[Opening Records for processing section]

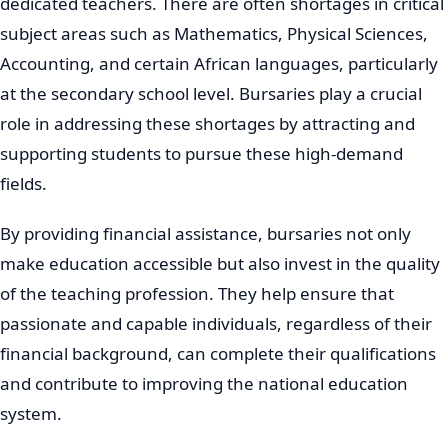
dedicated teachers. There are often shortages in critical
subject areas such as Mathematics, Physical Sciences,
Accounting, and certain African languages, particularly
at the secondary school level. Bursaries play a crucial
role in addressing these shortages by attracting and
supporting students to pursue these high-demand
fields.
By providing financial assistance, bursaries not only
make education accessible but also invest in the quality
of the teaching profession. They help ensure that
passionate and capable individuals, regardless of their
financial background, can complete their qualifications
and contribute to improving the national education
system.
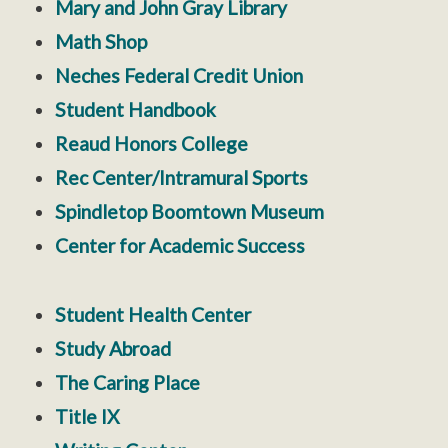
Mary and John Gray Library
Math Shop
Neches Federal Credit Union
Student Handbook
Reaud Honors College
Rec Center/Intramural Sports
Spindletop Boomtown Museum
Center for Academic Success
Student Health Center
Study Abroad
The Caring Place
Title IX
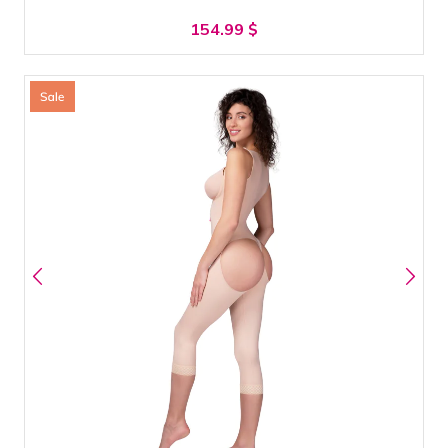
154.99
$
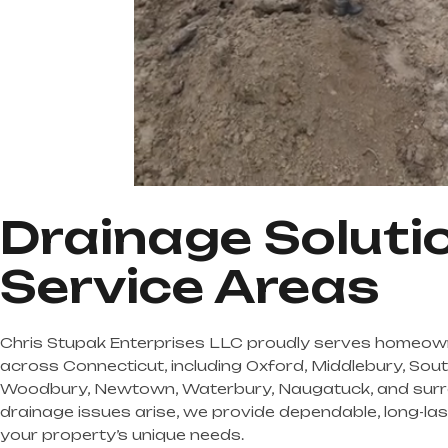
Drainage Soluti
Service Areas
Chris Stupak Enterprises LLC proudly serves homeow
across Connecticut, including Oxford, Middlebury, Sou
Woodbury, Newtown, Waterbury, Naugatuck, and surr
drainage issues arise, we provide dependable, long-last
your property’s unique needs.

[Closing Records for processing section]

**Description of the task:** In the records above, find the line that contains "role in addressing" and retype it and all lines after it exactly, leaving out any pictures.

**Task solution:**
role in addressing these shortages by attracting and
supporting students to pursue these high-demand
fields.
By providing financial assistance, bursaries not only
make education accessible but also invest in the quality
of the teaching profession. They help ensure that
passionate and capable individuals, regardless of their
financial background, can complete their qualifications
and contribute to improving the national education
system.
Mary and John Gray Library
Math Shop
Neches Federal Credit Union
Student Handbook
Reaud Honors College
Rec Center/Intramural Sports
Spindletop Boomtown Museum
Center for Academic Success
Student Health Center
Study Abroad
The Caring Place
Title IX
154.99
$
Drainage Soluti
Service Areas
Chris Stupak Enterprises LLC proudly serves homeow
across Connecticut, including Oxford, Middlebury, Sou
Woodbury, Newtown, Waterbury, Naugatuck, and surr
drainage issues arise, we provide dependable, long-last
your property’s unique needs.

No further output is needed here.